Пустят ли меня в туалет в ресторан? Вряд ли.
– Может, пешком? – предлагает Алиса.
– Я описаюсь, – говорю.
В этот момент Алиса расстегивает пуговицу на джинсах и спускает молнию. Она шустро снимает штаны и садится на корточки. Мой теплолюбивый голый зад тут же окутывает обжигающий холод.
На меня оборачиваются все, кто стоит у остановки.
– Ты с ума сошла?! Что ты делаешь? – воплю я.
– Писаю.
Окружающие слушают мой диалог с собой. И даже не хочется представлять, что они об этом думают. Да ничего они не думают, просто хихикают, сволочи.
– Прекрати. – И тут из меня начинает литься.
– Да не ссы ты.
– Это ты не ссы! – кричу.
– Ха-ха-ха, – загорается Алиса, не прерывая процесс. – Смешно получилось.
Люди с идиотскими улыбками поглядывают на меня. Но никто ничего не говорит.
А вон те двое полицейских, которые торопливо идут на нас, наверняка что-то скажут.
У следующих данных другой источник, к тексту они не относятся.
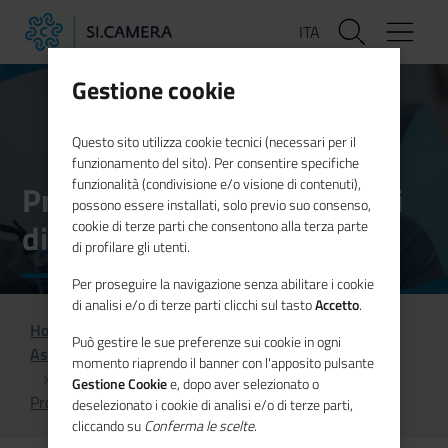
Salta
ITA
al
contenuto
principale
Gestione cookie
Questo sito utilizza cookie tecnici (necessari per il
funzionamento del sito). Per consentire specifiche
funzionalità (condivisione e/o visione di contenuti),
Proprietà industriale e Aiuti
possono essere installati, solo previo suo consenso,
di Stato
cookie di terze parti che consentono alla terza parte
di profilare gli utenti.
Per proseguire la navigazione senza abilitare i cookie
di analisi e/o di terze parti clicchi sul tasto
Accetto
.
Home
Aree di competenza
Può gestire le sue preferenze sui cookie in ogni
Assistenza tecnica per la Pubblica Amministrazione
momento riaprendo il banner con l'apposito pulsante
Gestione Cookie
e, dopo aver selezionato o
Proprietà industriale e Aiuti di Stato
deselezionato i cookie di analisi e/o di terze parti,
cliccando su
Conferma le scelte
.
Черт.
– Опаньки, – роняют мои уста предвещание опасности.
Мы резко прекращаем красить снег в желтое, быстро встаем и натягиваем штаны.
Надо удирать.
Алиса застегивает молнию, уже делая шаги в сторону от правоохранителей.
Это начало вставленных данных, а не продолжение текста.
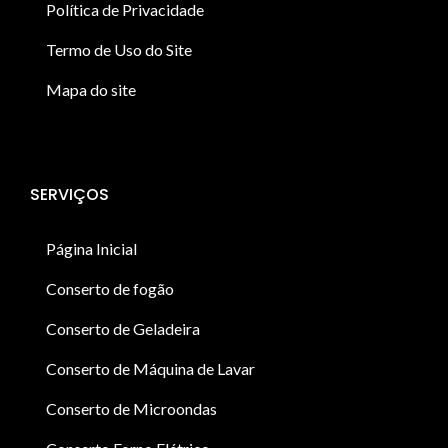
Política de Privacidade
Termo de Uso do Site
Mapa do site
SERVIÇOS
Página Inicial
Conserto de fogão
Conserto de Geladeira
Conserto de Máquina de Lavar
Conserto de Microondas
– Девушка, постойте, – доносится требование законника.
И мне становится страшно. Меня схватят, будут пытать и приговорят к семи годам строгого режима.
Замечаю, как подъезжает такси.
Неужто спасение? Неужто сбежим?
Но нас вновь опережают – к машине подходит укутанная в пушистую шубу девушка. Открывает дверь.
Вдруг Алиса подскакивает и с визгом «Куд-да?» толкает ее в снег. Я уже не вижу, как падает девушка. Мы уже в машине.
– Гони, отец! – кричит Алиса, захлопывая дверь.
Но тот не торопится. Он-то видел, что я не обычная пассажирка и что за мной гонятся лучшие ищейки города. Которые вмиг выбегают на дорогу, преграждая нам путь, и уже стучат в окно, мол, вот мы и поймали тебя, Олеся-Золотая-Струйка.
Приговорят к семи годам страданий, унижений и одиночества. В общем-то, ничего нового, просто увеличат мой уже давно отбываемый срок.
Ладно, сдаемся.
Только не бейте. Только не ногами. Только не по лицу.
Полицейские открывают дверь и c ухмылками смотрят на меня. Страшное зрелище.
Меня галантно вытягивают из машины, бережно берут за руки с двух сторон и куда-то ведут. Их помощь в моем передвижении очень уместна, учитывая, что я здорово устала из-за затянувшейся ночной прогулки. Хотя сейчас, если бы меня вдруг поняли и простили, я бы энергично драпанула отсюда по рыхлому снегу, через сугробы, через скамейки, через небольшие заборы.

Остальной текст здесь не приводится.